Each attendee was given 20 minutes within which to quickly list down any thoughts on how the issues that we were dealing with in relation to moss and its archives showed up in their own work. Afterwards, we held a 45 minute discussion around what they had put down, and several core themes emerged:

  • Reimagining histories, thinking about how we might rethink human narratives of the past and temporal scales through Black, indigenous, and diasporic histories, and through nonhuman or more-than-human perspectives

  • Scientific and humanistic tools and instruments, limits and challenges to digitization, lack of access to tools and collections in developing countries, the limits of tools, and plants as tools

  • Language, whether plants have a language we can translate, the limits of English as lingua franca for scientific and humanist discourse, anthropomorphism inherent in linguistic operations and exercises,

  • Technologies of digitization, and the role geolocation and triangulation can play in situating moss specimens spatially at global scales,

  • Thinking of scales in other ways, of scientific taxonomies and of ecological hierarchies

  • Scale and creative materiality, with analogies between materials and surfaces in the digital (polygons, tesselations, volumetric renders etc.) and the bryophytic

How do we now think about digitization and digital tools, digital archives and collections, and the experience of using them?

The second exercise had participants once again spending 20 minutes putting down their ideas for how they might address the concerns they had raised in the last exercise through new possibilities in designing digital archive experiences.
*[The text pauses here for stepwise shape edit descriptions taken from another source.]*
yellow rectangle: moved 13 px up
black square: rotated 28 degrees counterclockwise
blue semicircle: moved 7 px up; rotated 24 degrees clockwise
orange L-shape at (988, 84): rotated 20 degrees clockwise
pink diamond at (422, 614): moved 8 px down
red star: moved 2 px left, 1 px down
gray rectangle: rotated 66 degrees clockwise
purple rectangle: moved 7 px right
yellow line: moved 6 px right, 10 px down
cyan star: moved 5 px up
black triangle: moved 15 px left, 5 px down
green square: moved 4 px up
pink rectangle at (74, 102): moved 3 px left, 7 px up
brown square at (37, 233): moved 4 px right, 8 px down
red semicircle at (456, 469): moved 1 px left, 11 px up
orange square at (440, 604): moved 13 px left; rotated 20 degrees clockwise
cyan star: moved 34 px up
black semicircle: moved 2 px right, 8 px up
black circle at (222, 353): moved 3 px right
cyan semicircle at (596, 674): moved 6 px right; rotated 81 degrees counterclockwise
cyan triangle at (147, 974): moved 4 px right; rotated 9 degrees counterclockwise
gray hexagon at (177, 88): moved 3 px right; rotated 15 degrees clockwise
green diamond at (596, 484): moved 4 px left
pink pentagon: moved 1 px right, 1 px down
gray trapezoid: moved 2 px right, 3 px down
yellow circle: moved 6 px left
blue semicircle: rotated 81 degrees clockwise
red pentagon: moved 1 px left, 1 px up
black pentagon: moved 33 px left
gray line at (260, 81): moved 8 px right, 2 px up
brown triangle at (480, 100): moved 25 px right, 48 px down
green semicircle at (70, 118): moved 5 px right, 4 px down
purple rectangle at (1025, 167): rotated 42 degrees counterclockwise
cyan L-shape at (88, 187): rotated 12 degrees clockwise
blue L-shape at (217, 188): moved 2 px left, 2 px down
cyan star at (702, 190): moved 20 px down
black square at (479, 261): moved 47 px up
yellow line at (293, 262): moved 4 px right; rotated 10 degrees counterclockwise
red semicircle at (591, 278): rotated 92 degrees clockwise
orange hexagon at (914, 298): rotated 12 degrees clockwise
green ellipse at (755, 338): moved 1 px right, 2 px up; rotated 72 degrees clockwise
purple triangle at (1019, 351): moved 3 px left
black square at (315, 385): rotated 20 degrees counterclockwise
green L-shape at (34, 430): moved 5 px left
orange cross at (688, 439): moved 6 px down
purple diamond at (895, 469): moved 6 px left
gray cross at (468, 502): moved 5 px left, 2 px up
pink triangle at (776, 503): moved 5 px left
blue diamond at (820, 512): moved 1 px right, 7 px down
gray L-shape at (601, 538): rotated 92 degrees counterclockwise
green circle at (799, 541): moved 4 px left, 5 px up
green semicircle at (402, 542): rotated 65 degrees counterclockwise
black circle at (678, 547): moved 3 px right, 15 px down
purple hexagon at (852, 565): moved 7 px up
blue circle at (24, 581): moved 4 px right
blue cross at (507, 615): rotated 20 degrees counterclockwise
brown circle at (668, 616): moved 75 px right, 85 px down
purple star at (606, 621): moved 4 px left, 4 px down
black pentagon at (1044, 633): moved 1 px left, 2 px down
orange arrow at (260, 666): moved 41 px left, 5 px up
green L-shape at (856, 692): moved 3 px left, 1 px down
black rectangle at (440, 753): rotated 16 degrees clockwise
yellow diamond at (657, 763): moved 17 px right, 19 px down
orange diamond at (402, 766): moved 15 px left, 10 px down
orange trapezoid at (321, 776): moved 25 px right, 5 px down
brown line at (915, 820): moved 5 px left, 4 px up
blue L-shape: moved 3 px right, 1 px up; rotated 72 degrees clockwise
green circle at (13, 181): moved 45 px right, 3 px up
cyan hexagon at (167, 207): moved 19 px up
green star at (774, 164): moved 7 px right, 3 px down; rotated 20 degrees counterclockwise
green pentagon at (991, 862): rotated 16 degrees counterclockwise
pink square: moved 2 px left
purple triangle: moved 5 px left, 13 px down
Following this we had another 45 minute moderated discussion, after which we then concluded the workshop. Some interesting observations that came out of the exercise:

  • How to balance out the affordances between compartmentalisation of data points/ information display and the observed non-linearity and multiplicity of living "materials" that are to be represented?

  • Independent bryologists, university academics, citizens etc. as sources of visual images, and the repatriation of specimens from museums in the North to the South

  • How much information should be captured in digitized specimens - should specific locality info on labels for rare/endangered endemics or CITES-listed organisms be featured?

  • Thinking of information in terms of different flows and spaces: crevices, cracks, estuaries, gutters etc.

  • Unintentional but functional archives, e.g game environments created with 3D scanning

  • “Bog archives”, or archives with 'extreme' nature (ph, nitrogen etc.) make them exceptional time-machines

After a presentation by the principal investigators and Laura Briscoe giving the attendees much-needed context and some background for the project, we had devised two exercises - conducted in Miro - to get discussions going. Over our presentation, we introduced and asked the participants to think through a set of themes and prompts that we had provided:

How do we think about and encompass all the different kinds of scale: geological, geopolitical, temporal, human and nonhuman, in contemporary digital archives and collections?

How can the specific affordances of different media forms and genres allow for movements across scale?

How might moss act as a new kind of botanical metaphor in thinking of new digital systems at different levels of scale: from architectures to interactions and interfaces?